Class Notes: Veterans Memorial Elementary starts ‘Leader in Me’ program

1318482327 46 Class Notes: Veterans Memorial Elementary starts ‘Leader in Me’ program

If you consider yourself to be highly organized, I’m wondering if you got that way on your own or did you have some help? maybe you follow the “Covey method” as many do. It’s the outgrowth of “The 7 Habits of Highly Effective People,” the famous book written by Stephen R. Covey (famous in that 20 million copies have been sold worldwide).

The Wall Street Journal has called it “the most influential book of the century.” the focus is on management of our time – important to all of us, including our students.

Those attending Veterans Memorial Elementary School know the importance of it thanks to “The Leader in Me” program that’s in place there.
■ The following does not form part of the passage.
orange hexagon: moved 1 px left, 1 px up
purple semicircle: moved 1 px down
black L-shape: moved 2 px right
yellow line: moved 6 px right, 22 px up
Principal Tim Ferguson calls it “a process of teaching students personal leadership development and 21st century life skills such as goal setting, teamwork, problem solving, respecting diversity and life balance, and of course, time management.”
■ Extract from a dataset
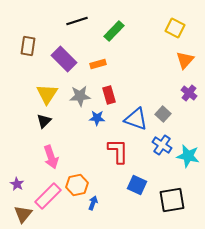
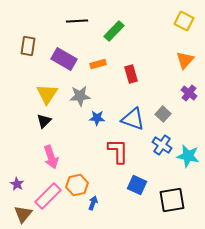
black line: rotated 15 degrees clockwise
yellow square: moved 9 px right, 7 px up
purple rectangle: rotated 15 degrees counterclockwise
red rectangle: moved 22 px right, 21 px up
blue triangle: moved 3 px left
The Leader in Me involves everyone at the North Naples school community – all students, teachers and staff members, and parents, according to Ferguson.
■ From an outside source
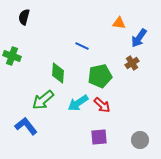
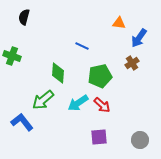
blue L-shape: moved 4 px left, 4 px up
“Founded in ‘The 7 Habits of Highly Effective People,’ the program uses principles of leadership development to support the academic and emotional development of all students,” Ferguson said.

Students learn to be proactive, to begin with the end in mind, to put first things first, to think “win-win,” to seek first to understand before being understood, and to synergize. they learn to assume responsibility and to practice collaboration and cross-cultural skills while engaging in meaningful work. they learn to be creative and have fun while paying attention to body, mind, heart, and spirit. so what does all of this mean for Veterans Memorial students?

“Students gain confidence from learning new skills,” says Ferguson. “Their self-confidence comes from being given leadership responsibilities and from frequently being recognized as unique and important.”

This program or project, if you will, turns the school environment into a leadership development environment.

“The end result,” Ferguson stresses, “is that we will see increased student learning and achievement in all academic areas, and our students will be prepared to be successful in the 21st century.”

All classrooms have developed classroom mission statements that are aligned with the school and district missions. and the next step in all of this for the Veterans Memorial school community – student-led conferences set for Oct. 11. then students will share their individual personal mission statement and leadership plans with their parents or guardians.

Ferguson welcomes visitors to his school to see this leadership development program in action, and he’s currently looking for business partners who will support the development of tomorrow’s leaders today. To learn more about Veterans Memorial Elementary’s Leader in Me initiative and how you can get involved, go to the school website at collierschools.com/vme or just call the school at 377-8800.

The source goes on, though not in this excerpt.